Friday, January 5, 2024

An extraordinary role in D-Day

On Tuesday, The New York Times published an obituary of Maureen Flavin Sweeney, who died on December 17th at a nursing home in Belmullet, Ireland.  She was 100 years old.

I had not known of Ms. Sweeney, or of the remarkable role she played during World War Two.

In 1942, as the Times reported, she took a job at the post office of Blacksod Point, an Irish coastal village.  Her name, at the time--she was not yet married--was Maureen Flavin.

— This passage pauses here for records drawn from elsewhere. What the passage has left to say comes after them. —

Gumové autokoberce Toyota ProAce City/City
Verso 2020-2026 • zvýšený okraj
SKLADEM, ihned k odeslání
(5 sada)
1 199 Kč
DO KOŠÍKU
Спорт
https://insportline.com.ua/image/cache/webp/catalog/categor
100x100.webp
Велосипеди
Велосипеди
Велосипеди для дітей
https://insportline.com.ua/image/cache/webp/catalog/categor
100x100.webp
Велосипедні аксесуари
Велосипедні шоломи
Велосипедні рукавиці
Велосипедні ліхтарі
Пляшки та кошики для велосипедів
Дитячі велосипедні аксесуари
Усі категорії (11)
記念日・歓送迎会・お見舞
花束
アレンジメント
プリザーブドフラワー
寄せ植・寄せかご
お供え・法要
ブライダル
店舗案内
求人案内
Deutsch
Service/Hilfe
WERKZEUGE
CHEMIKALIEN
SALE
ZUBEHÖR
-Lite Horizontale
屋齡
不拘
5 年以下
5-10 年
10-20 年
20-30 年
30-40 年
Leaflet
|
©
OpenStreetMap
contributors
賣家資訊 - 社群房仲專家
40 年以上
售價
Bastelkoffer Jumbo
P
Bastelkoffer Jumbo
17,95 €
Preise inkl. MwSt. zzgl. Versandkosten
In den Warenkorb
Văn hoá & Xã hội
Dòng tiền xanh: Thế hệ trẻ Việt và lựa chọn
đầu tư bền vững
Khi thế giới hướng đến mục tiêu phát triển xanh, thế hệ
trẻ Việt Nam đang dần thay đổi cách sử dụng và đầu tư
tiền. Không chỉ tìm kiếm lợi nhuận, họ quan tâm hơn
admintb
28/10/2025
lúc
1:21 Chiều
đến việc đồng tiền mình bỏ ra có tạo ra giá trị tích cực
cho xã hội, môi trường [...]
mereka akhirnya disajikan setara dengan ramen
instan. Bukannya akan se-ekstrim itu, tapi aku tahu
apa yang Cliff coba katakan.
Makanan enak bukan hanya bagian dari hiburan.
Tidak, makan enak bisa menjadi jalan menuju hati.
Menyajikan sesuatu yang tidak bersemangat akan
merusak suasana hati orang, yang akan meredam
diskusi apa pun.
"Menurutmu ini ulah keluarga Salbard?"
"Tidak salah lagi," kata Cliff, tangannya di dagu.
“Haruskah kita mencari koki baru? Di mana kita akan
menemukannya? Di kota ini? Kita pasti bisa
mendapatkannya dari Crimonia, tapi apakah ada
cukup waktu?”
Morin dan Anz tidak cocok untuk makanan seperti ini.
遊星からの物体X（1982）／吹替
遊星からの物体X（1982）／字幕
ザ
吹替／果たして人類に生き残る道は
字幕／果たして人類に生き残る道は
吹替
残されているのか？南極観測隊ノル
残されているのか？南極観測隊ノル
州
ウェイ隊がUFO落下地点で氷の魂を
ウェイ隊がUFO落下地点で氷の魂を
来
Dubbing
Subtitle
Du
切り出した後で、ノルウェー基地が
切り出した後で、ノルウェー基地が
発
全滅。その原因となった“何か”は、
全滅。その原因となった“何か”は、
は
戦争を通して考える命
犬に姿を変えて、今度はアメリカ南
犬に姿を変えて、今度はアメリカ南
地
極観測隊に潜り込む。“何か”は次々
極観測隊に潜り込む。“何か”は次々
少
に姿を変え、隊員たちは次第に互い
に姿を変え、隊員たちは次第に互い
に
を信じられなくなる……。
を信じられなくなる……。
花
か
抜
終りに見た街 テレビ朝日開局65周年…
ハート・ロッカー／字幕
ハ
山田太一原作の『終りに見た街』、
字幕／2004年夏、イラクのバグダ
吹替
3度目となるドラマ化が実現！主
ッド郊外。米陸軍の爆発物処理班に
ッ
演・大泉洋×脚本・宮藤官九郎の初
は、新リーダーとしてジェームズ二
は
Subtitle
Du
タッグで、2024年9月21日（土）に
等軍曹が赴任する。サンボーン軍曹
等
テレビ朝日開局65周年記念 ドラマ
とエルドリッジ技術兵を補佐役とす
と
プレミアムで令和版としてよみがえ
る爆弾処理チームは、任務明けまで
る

The Times wrote that the "remote post office also served as a weather station.  Her duties included recording and transmitting weather data.  She did that work diligently, though she did not even know where her weather reports were going.

"In fact," Times reporter Alex Traub noted, "they were part of the Allied war effort."

Then, in June of 1944, days before the D-Day invasion--originally planned for June 5th--her weather data altered history. "On her 21st birthday, June 3, she had a late-night shift: 12 a.m. to 4 a.m. Checking her barometer, she saw that it registered a rapid drop in pressure, indicating a likelihood of approaching rain or stormy weather."

The Times story continued: 

The report went from Dublin to Dunstable, the town that housed England’s meteorological headquarters.

Ms. Flavin then received an unusual series of calls about her work. A woman with an English accent asked her: “Please check. Please repeat!”

Ms. Flavin asked the postmistress’s son and Blacksod’s lighthouse keeper, Ted Sweeney [whom she would marry in 1946], if she was making a mistake.

“We checked and rechecked, and the figures were the same both times, so we were happy enough,” she later told Ireland’s Eye magazine.

The Times wrote:

That same day, [General] Eisenhower and his advisers were meeting at their base in England. James Stagg, a British military meteorologist, reported that, based on Ms. Flavin’s readings, bad weather was expected. He advised Eisenhower to postpone the invasion by a day.

The general agreed. June 5 saw rough seas, high winds and thick cloud cover. 

D-Day took place on June 6th. "Some commentators," Times reporter Traub wrote, "...have argued that the invasion could well have failed if it had occurred [on June 5th].

The obituary notes that Ms. Sweeney only learned of the importance of her weather reporting years later, in 1956.